_The task:_
Make an exact copy, from the records below, of the lines from the line containing "in for lasting" to the line containing "A carbon monoxide", both lines included, excluding pictures.

- - - - - - -

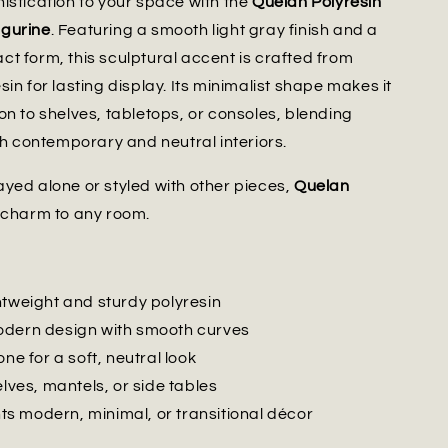
istication to your space with the
Quelan Polyresin
gurine
. Featuring a smooth light gray finish and a
t form, this sculptural accent is crafted from
in for lasting display. Its minimalist shape makes it
on to shelves, tabletops, or consoles, blending
ith contemporary and neutral interiors.
yed alone or styled with other pieces,
Quelan
 charm to any room.
htweight and sturdy polyresin
dern design with smooth curves
one for a soft, neutral look
elves, mantels, or side tables
 modern, minimal, or transitional décor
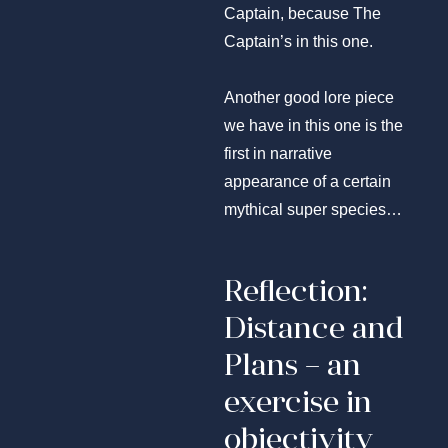
Captain, because The
Captain’s in this one.
Another good lore piece
we have in this one is the
first in narrative
appearance of a certain
mythical super species…
Reflection:
Distance and
Plans – an
exercise in
objectivity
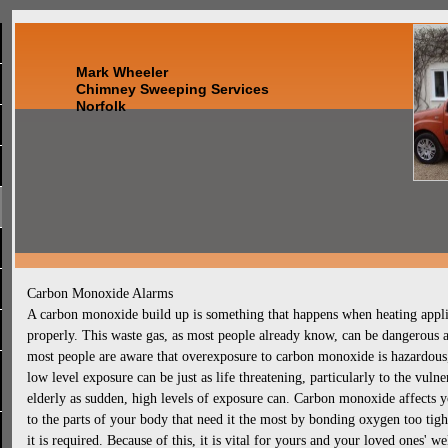
Mark Wheeler
Chimney Sweeping Services
Norfolk
Carbon Monoxide Alarms
A carbon monoxide build up is something that happens when heating applian
properly. This waste gas, as most people already know, can be dangerous a
most people are aware that overexposure to carbon monoxide is hazardous, 
low level exposure can be just as life threatening, particularly to the vuln
elderly as sudden, high levels of exposure can. Carbon monoxide affects yo
to the parts of your body that need it the most by bonding oxygen too tight
it is required. Because of this, it is vital for yours and your loved ones' w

- - - - - - -

_Response below:_
in for lasting display. Its minimalist shape makes it
on to shelves, tabletops, or consoles, blending
ith contemporary and neutral interiors.
yed alone or styled with other pieces,
Quelan
 charm to any room.
htweight and sturdy polyresin
dern design with smooth curves
one for a soft, neutral look
elves, mantels, or side tables
 modern, minimal, or transitional décor
Captain, because The
Captain’s in this one.
Another good lore piece
we have in this one is the
first in narrative
appearance of a certain
mythical super species…
Reflection:
Distance and
Plans – an
exercise in
objectivity
Mark Wheeler
Chimney Sweeping Services
Norfolk
Carbon Monoxide Alarms
A carbon monoxide build up is something that happens when heating applian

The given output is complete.